- The Washington Times - Tuesday, June 12, 2012

A respected senator says the American people deserve a better attorney general than Eric H. Holder Jr. Mr. Holder’s position is no, they don’t.

At a Senate Judiciary Committee hearing on Tuesday, Sen. John Cornyn, Texas Republican, asked Mr. Holder to resign from his office. Mr. Cornyn said Mr. Holder “violated the public trust … by failing and refusing to perform the duties of [his] office.” The attorney general is enmeshed by a number of scandals, among them contesting Arizona’s illegal-alien law, trying to stop Florida from clearing its voter rolls of illegitimate registrants, and the ongoing investigation into the botched Fast and Furious gun-running sting.

On Monday, the House Oversight and Government Reform Committee scheduled a June 20 vote on whether to hold Mr.
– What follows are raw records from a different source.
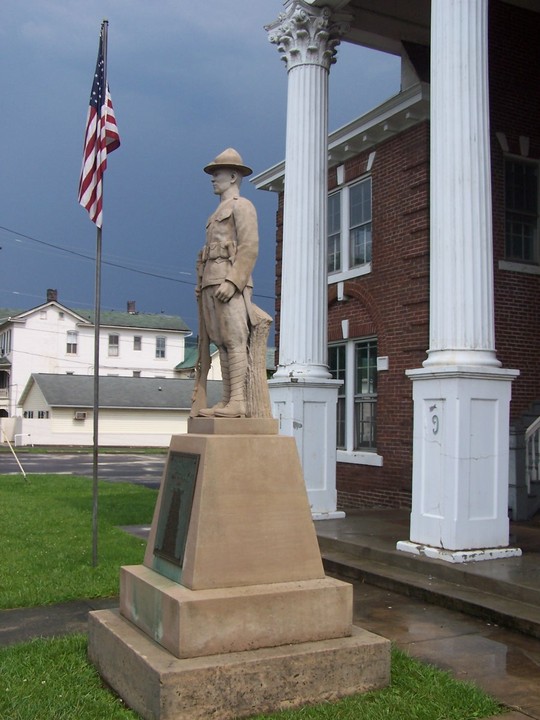 This screenshot has height=720, width=540. I want to click on statue, so click(226, 255). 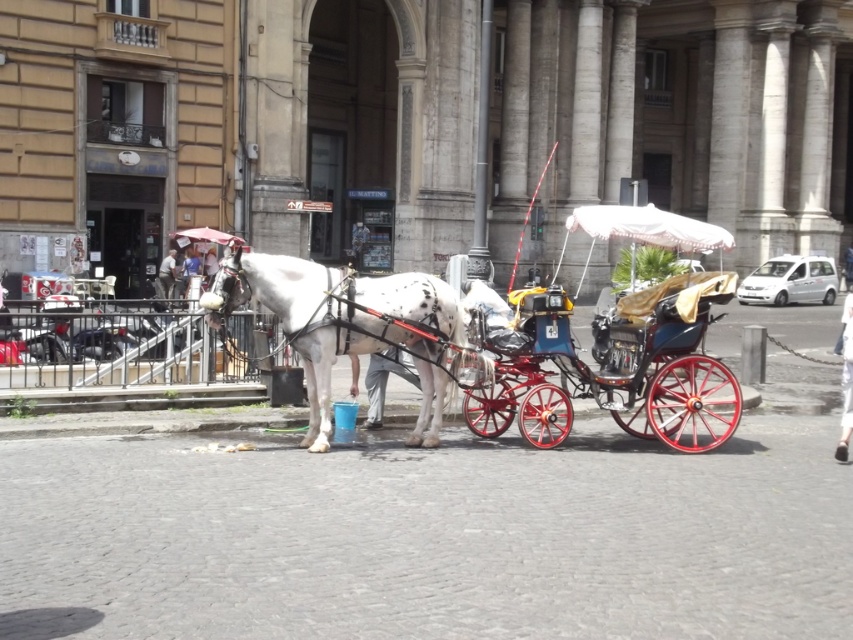 Question: Is white speckled fur at center to the left of white leather coach at center from the viewer's perspective?

Choices:
 (A) yes
 (B) no

Answer: (B)

Question: Which of the following is the farthest from the observer?

Choices:
 (A) white speckled fur at center
 (B) white leather coach at center
 (C) polished wood cart at center

Answer: (B)

Question: Estimate the real-world distances between objects in this image. Which object is farther from the white leather coach at center?

Choices:
 (A) polished wood cart at center
 (B) white speckled fur at center

Answer: (B)

Question: Which of the following is the closest to the observer?

Choices:
 (A) (573, 372)
 (B) (172, 278)
 (C) (325, 356)

Answer: (C)

Question: In this image, where is polished wood cart at center located relative to white speckled fur at center?

Choices:
 (A) below
 (B) above

Answer: (A)

Question: Can you confirm if polished wood cart at center is bigger than white leather coach at center?

Choices:
 (A) yes
 (B) no

Answer: (B) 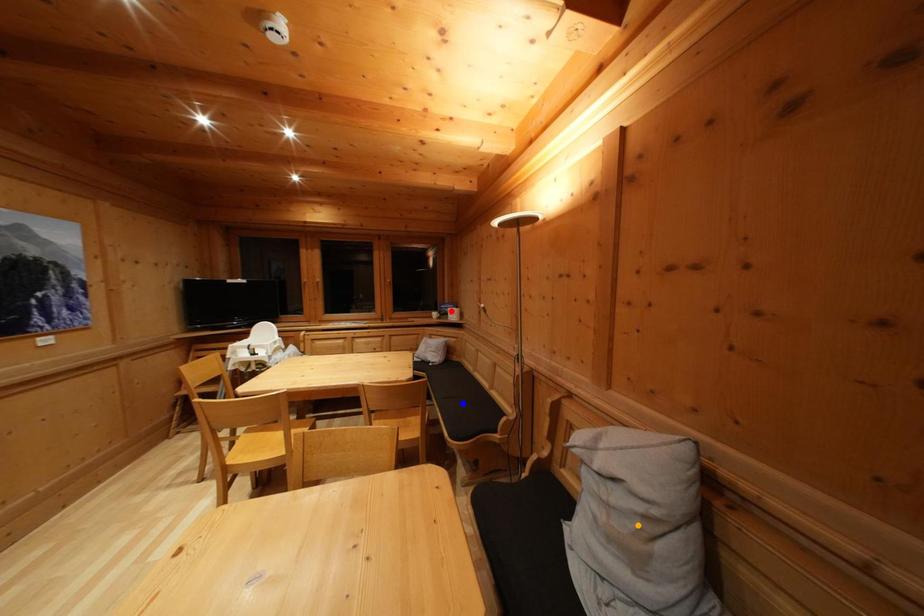 Order these from nearest to farthest:
- blue point
- red point
- orange point

orange point
blue point
red point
Holder in contempt of Congress for failing to respond to subpoenas for documents related to Fast and Furious. Given the impending contempt vote, it is premature to expect Mr. Holder to resign. However, his actions have clearly shaken the confidence of many in Congress and impaired his ability to discharge the duties of his office.

Mr. Holder is attempting to reach out to the House leadership to broker some type of deal to avoid the contempt charge. He claimed the country was facing a “constitutional crisis,” which he later downgraded to “constitutional conflict,” over the type of documents Congress requested. Internal executive-branch deliberative communiques have traditionally been outside the purview of legislative investigators. Yet in the Fast and Furious case, the central question is how involved Mr. Holder was in decision-making regarding the operation. He says he played a minor role, if any. The only way to resolve the question is to have access to records indicating who made the critical calls regarding the scheme, and how damage control was handled when it failed. This isn’t a crisis over separation of powers but of basic accountability.
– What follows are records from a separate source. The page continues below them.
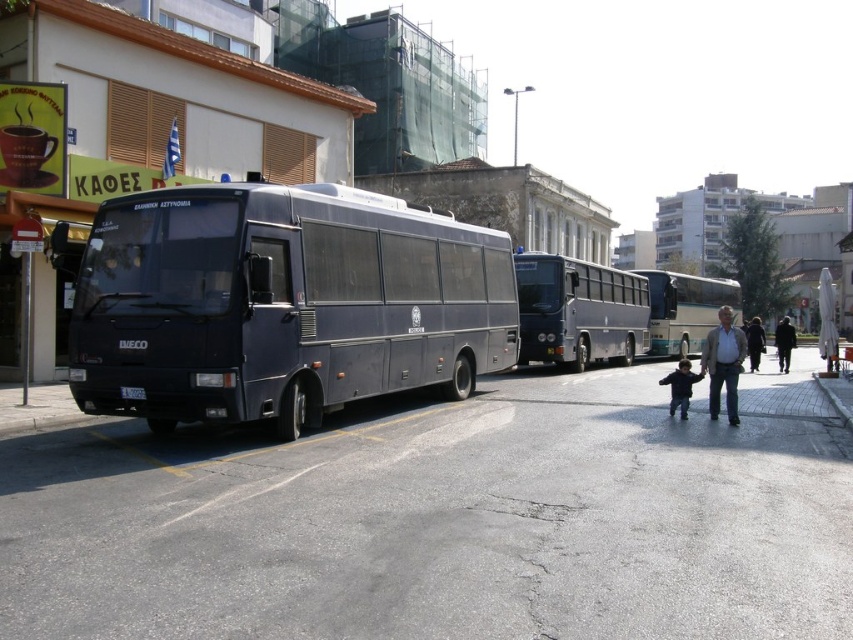 Does metallic silver bus at center have a lesser width compared to dark blue sweater at center?

No, metallic silver bus at center is not thinner than dark blue sweater at center.

Where is `metallic silver bus at center`? metallic silver bus at center is located at coordinates (685, 308).

Between point (683, 323) and point (689, 380), which one is positioned behind?

Positioned behind is point (683, 323).

Find the location of a particular element. The image size is (853, 640). metallic silver bus at center is located at coordinates (685, 308).

Is metallic bus stop at left below dark blue jacket at center?

No.

Between point (9, 374) and point (753, 369), which one is positioned behind?

Point (753, 369)

Find the location of a particular element. The image size is (853, 640). metallic bus stop at left is located at coordinates (33, 285).

Can you confirm if dark blue jacket at center is taller than gray concrete curb at lower right?

Indeed, dark blue jacket at center has a greater height compared to gray concrete curb at lower right.

Between dark blue jacket at center and gray concrete curb at lower right, which one is positioned lower?

Positioned lower is gray concrete curb at lower right.

Is point (751, 332) farther from viewer compared to point (850, 417)?

That is True.

Where is `dark blue jacket at center`? This screenshot has width=853, height=640. dark blue jacket at center is located at coordinates (753, 342). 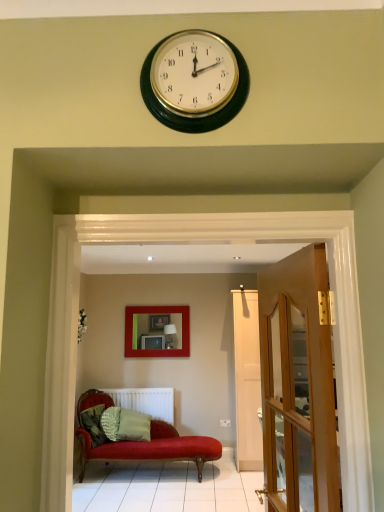 Question: Looking at the image, does matte red picture frame at center seem bigger or smaller compared to green textured pillow at lower left, which is the second pillow in right-to-left order?

Choices:
 (A) big
 (B) small

Answer: (A)

Question: Is matte red picture frame at center spatially inside green textured pillow at lower left, which is the second pillow in right-to-left order, or outside of it?

Choices:
 (A) inside
 (B) outside

Answer: (B)

Question: Which of these objects is positioned closest to the wooden glass door at right?

Choices:
 (A) green textured pillow at center, the first pillow viewed from the right
 (B) green textured pillow at lower left, the 1th pillow in the left-to-right sequence
 (C) matte red picture frame at center
 (D) white matte radiator at lower center

Answer: (B)

Question: Based on their relative distances, which object is nearer to the green textured pillow at center, the first pillow viewed from the right?

Choices:
 (A) matte red picture frame at center
 (B) wooden glass door at right
 (C) white matte radiator at lower center
 (D) green textured pillow at lower left, the 1th pillow in the left-to-right sequence

Answer: (D) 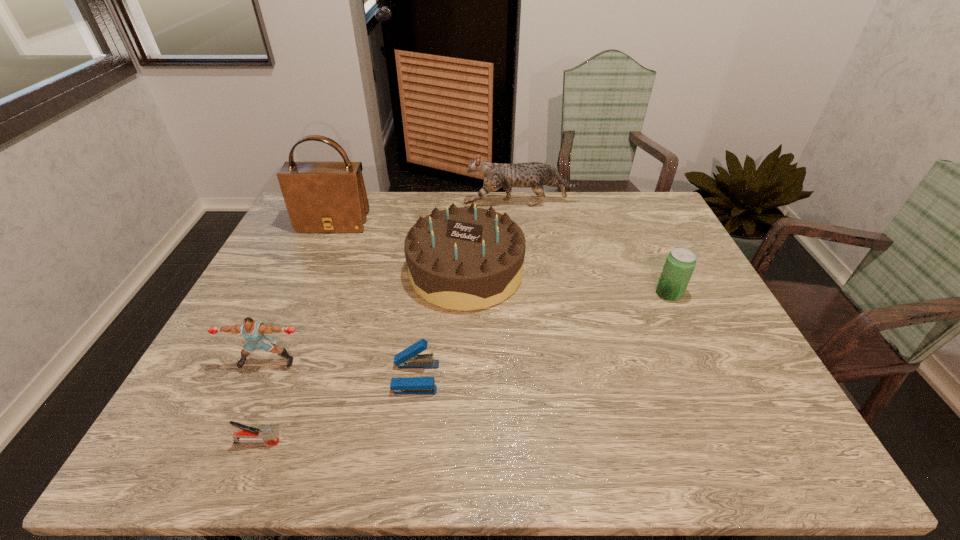 Identify the location of object present at the near edge. Image resolution: width=960 pixels, height=540 pixels. (248, 435).

Where is `shoulder bag at the left edge`? Image resolution: width=960 pixels, height=540 pixels. shoulder bag at the left edge is located at coordinates (320, 196).

Locate an element on the screen. This screenshot has height=540, width=960. puncher located at the left edge is located at coordinates (253, 331).

Locate an element on the screen. The width and height of the screenshot is (960, 540). stapler located in the left edge section of the desktop is located at coordinates (248, 435).

I want to click on object present at the right edge, so click(680, 263).

I want to click on object that is at the far left corner, so click(x=320, y=196).

You are a GUI agent. You are given a task and a screenshot of the screen. Output one action in this format:
    pyautogui.click(x=<x>, y=<y>)
    Task: Click on the object present at the near left corner
    
    Given the screenshot: What is the action you would take?
    pyautogui.click(x=248, y=435)

Locate an element on the screen. free space at the far edge is located at coordinates (564, 204).

Find the location of a particular element. vacant space at the near edge of the desktop is located at coordinates (656, 435).

Find the location of a particular element. The width and height of the screenshot is (960, 540). blank area at the left edge is located at coordinates click(271, 320).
Mr. Holder insists disclosed information shouldn’t “have an impact on ongoing investigations.” Certainly, he was less concerned with “impacting” the ongoing war on terrorism in August 2009 when he appointed a special prosecutor to investigate the George W. Bush administration’s use of enhanced-interrogation techniques on terrorist suspects, something the Obama administration classified as torture. This part of Mr. Holder’s defense must be weighed against the fact that he is the object of an ongoing investigation; the continued suppression of information has its own serious consequences, including the cover-up of government abuse.

When the smoke clears, it has to be determined which is more important for the public good: an ongoing investigation into Mexican drug gangs that are doing an efficient job of killing themselves off; or a probe into possible perjury by America’s highest law-enforcement official. The former is expendable; the latter is not.
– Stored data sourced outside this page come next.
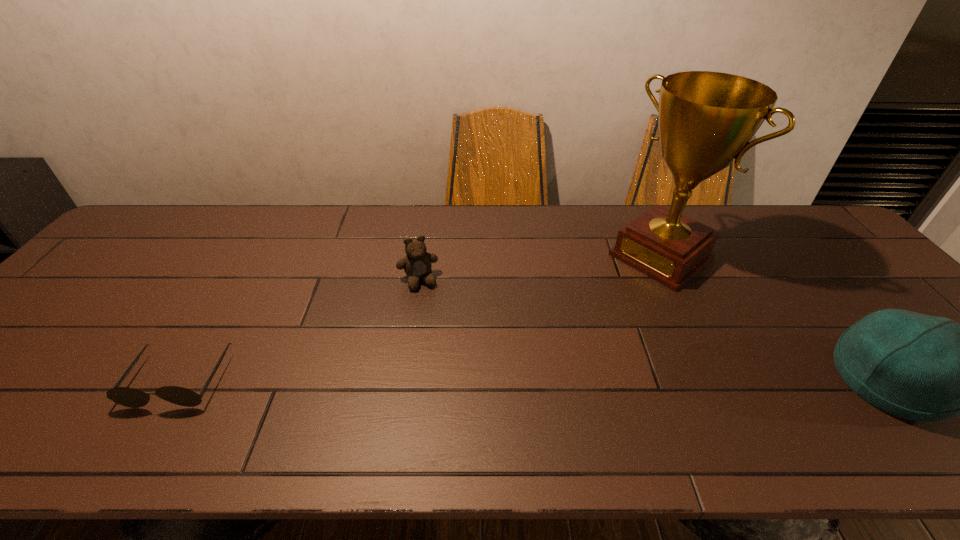 At what (x,y) coordinates should I click in order to perform the action: click on unoccupied area between the leftmost object and the second object from right to left. Please return your answer as a coordinate pair (x, y). Image resolution: width=960 pixels, height=540 pixels. Looking at the image, I should click on (420, 318).

Identify the location of object that is the third nearest to the third shortest object. (129, 397).

Point out which object is positioned as the second nearest to the sunglasses. Please provide its 2D coordinates. Your answer should be formatted as a tuple, i.e. [(x, y)], where the tuple contains the x and y coordinates of a point satisfying the conditions above.

[(706, 119)] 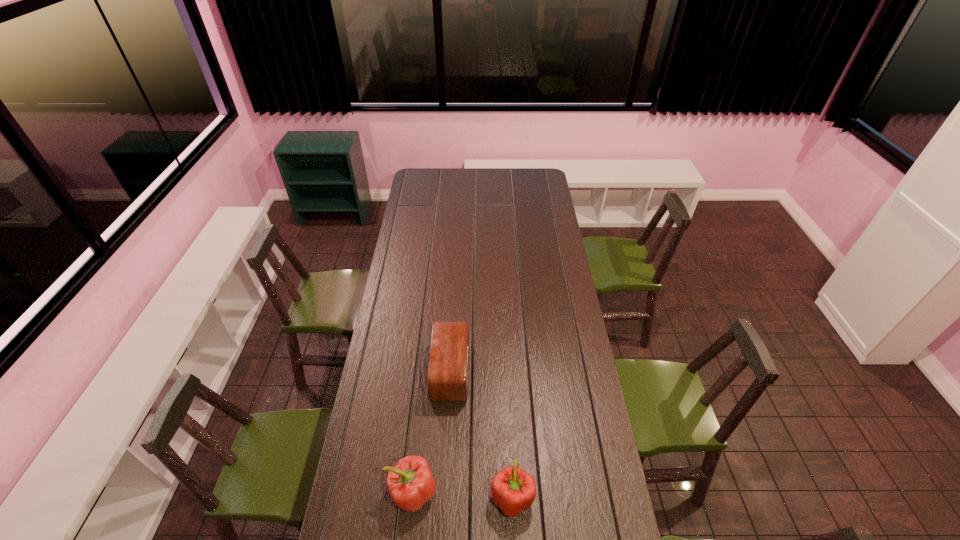 At what (x,y) coordinates should I click in order to perform the action: click on free space that is in between the left bell pepper and the radio receiver. Please return your answer as a coordinate pair (x, y). Image resolution: width=960 pixels, height=540 pixels. Looking at the image, I should click on (432, 432).

I want to click on free space that is in between the rightmost object and the left bell pepper, so click(x=463, y=495).

Locate an element on the screen. free space between the radio receiver and the left bell pepper is located at coordinates click(432, 432).

Locate an element on the screen. free spot between the left bell pepper and the radio receiver is located at coordinates (x=432, y=432).

Where is `free space that is in between the radio receiver and the left bell pepper`? free space that is in between the radio receiver and the left bell pepper is located at coordinates (432, 432).

Locate an element on the screen. unoccupied area between the rightmost object and the radio receiver is located at coordinates (481, 435).

Where is `free space between the farthest object and the left bell pepper`? free space between the farthest object and the left bell pepper is located at coordinates (432, 432).

I want to click on vacant area that lies between the left bell pepper and the right bell pepper, so coord(463,495).

This screenshot has width=960, height=540. What are the coordinates of `vacant area that lies between the left bell pepper and the radio receiver` in the screenshot? It's located at (432, 432).

You are a GUI agent. You are given a task and a screenshot of the screen. Output one action in this format:
    pyautogui.click(x=<x>, y=<y>)
    Task: Click on the vacant space that is in between the radio receiver and the left bell pepper
    This screenshot has height=540, width=960.
    Given the screenshot: What is the action you would take?
    pyautogui.click(x=432, y=432)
Congressional investigators and Justice Department lawyers are haggling over ways to avoid the contempt vote and the purported constitutional conflict over the executive-legislative showdown. Ideally, negotiators would cut a deal to settle the issue in a way that allows Congress to fulfill its oversight and investigative roles while not fatally compromising ongoing law-enforcement activity. This level of compromise probably isn’t possible with an attorney general who is more focused on skirting the law than enforcing it.